Age, Position, and Injury Risk in Baseball

Sabermetrics Takes on Aging

An ongoing debate in sabermetrics concerns the way that baseball players age.  Long-treasured wisdom and lore within baseball holds that players at certain positions, namely the most athletically-demanding ones, decline more rapidly than other players.  Therefore it is widely believed among old-school players and coaches that even talented 2nd basemen (2Bs) become ineffective in their early 30s, while first basemen (1Bs) can go on indefinitely; a stereotype exists for each position, in fact.  While there has been some evidence that this lore is correct (see Nate Silver’s study), it also represents exactly the type of myth which sabermetricians love to obliterate; as a result, there is also a significant backlash (see here), which claims that players of all positions age at exactly the same clocklike rate. The question of how baseball players age is undoubtedly complex, and too great a mystery for one blog post to solve.  There are at least plausible contributions from age, body type, and skills; what’s more, players often shift roles as they age, for instance from catcher to first basemen, or regular to bench player.  All of these factors and the problem of small sample size contribute to the mystery.

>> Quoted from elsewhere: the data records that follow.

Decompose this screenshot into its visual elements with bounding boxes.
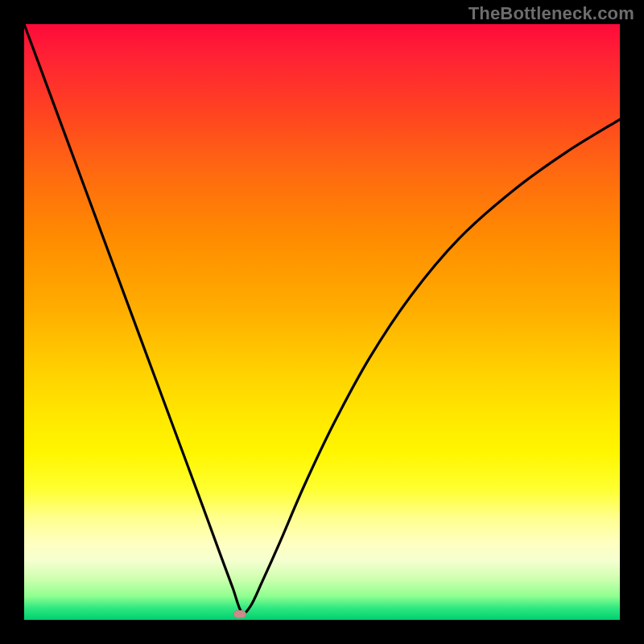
bottleneck-curve	[24, 24, 620, 620]
minimum-marker	[233, 610, 246, 618]
plot-area	[24, 24, 620, 620]
chart-frame: TheBottleneck.com	[0, 0, 644, 644]
watermark-text: TheBottleneck.com	[469, 3, 634, 24]
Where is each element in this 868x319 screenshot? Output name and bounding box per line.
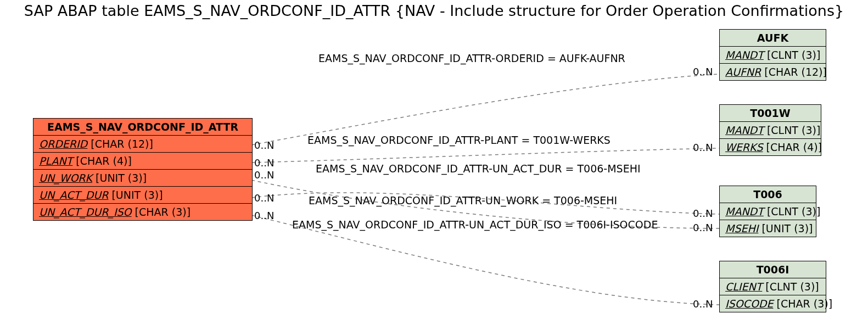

I’ll take a look at how players age through one particular lens: injury data.  In baseball, when players are sufficiently injured so as to no longer be able to perform effectively, they are sent to the “Disabled List” (DL), usually for rehabilitation.  (Throughout the post, I’ll be using “injured” as a proxy to refer to players who took a trip, however short, to the Disabled List).  Thanks to the efforts of various excellent people, trips to the DL have been catalogued over the last few years and are stored here.  Using this data (the 2012 data, in particular) as my starting point, I’ll ask how two factors, namely age and position, affect the probability of injury.  While many players maintain some effectiveness even in years in which they are injured, injuries are undoubtedly a crucial aspect of player performance–for the straightforward reason that players can’t accrue positive value when they are on the DL and thus not playing.

Age and Injury Risk

It’s an obvious (and depressing) certainty of human physiology that injury risk increases with age.  This fact is accentuated for professional athletes, so we can expect that age plays a significant causal role in injury risk.  And it does: injuryrisk_byage   This pair of boxplots represents the distribution of ages for those players in 2012 who didn’t get injured (blue), and those who did (red).  As you can see, injured players tended to be older, by about 2 years (30 vs. 28, rounding).  The black dotted line represents the fit of a logistic regression model, which is a fancy way of understanding how the risk of injury (axis on the right side) increases with age.  We see that injury risk increases approximately linearly through the whole age range, with a slope of about .02 per year; which is to say, every year a player ages, they are 2% more likely to make a trip to the DL.  The risk of injury is quite substantial in a player’s late 30s–almost 50%.  The graph ought to convince you, but if it doesn’t, the logistic regression model is absurdly certain that age is strongly correlated with probability of injury (p < 10-10).

Position and Injury Risk

To the question which prompted the post, however, what’s the probability of injury as a function of position? injuryrisk_bypos There’s some intuitive patterns here: shortstops (SS) and center fielders (CF) are near the top, whereas left and right fielders (corner outfielders [cOF]) are towards the bottom.  But there’s also some oddness; why are 3Bs the most injured players? The problem with this graph is that we didn’t adjust for age, which as we’ve already seen, is a significant covariate.  For example, if pitchers are on average younger (which they are), they might not get injured as often in an absolute sense, yet they may get injured more often than expected, given their age–precisely what we’d like to know.  Reframing the question thusly, we arrive at the following graph, charting age-conditioned risk of injury as a function of some positions (check out all positions here): injuryrisk_byboth This graph comports more with the conventional wisdom: SS, 2B, and P all rise in injury risk rapidly, while corner outfielders (cOF) are more or less flat over time (corner outfield being a not very demanding position).  There’s also some weird patterns though–why does 1B increase much more rapidly than even the SS/2B/P combination?  Why does catcher (C) injury risk decline over time? Part of the problem, I suspect, is that players’ positions are not static over time.  Often, players who are injured at catcher are switched to first base (Joe Mauer being a recent example); which movement can be viewed as exporting aged catcher’s injury risk into the 1B category.  This “position effect” could result in all the older catchers who stick around at C being hardened, un-injurable veterans; if they weren’t, they would have switched positions.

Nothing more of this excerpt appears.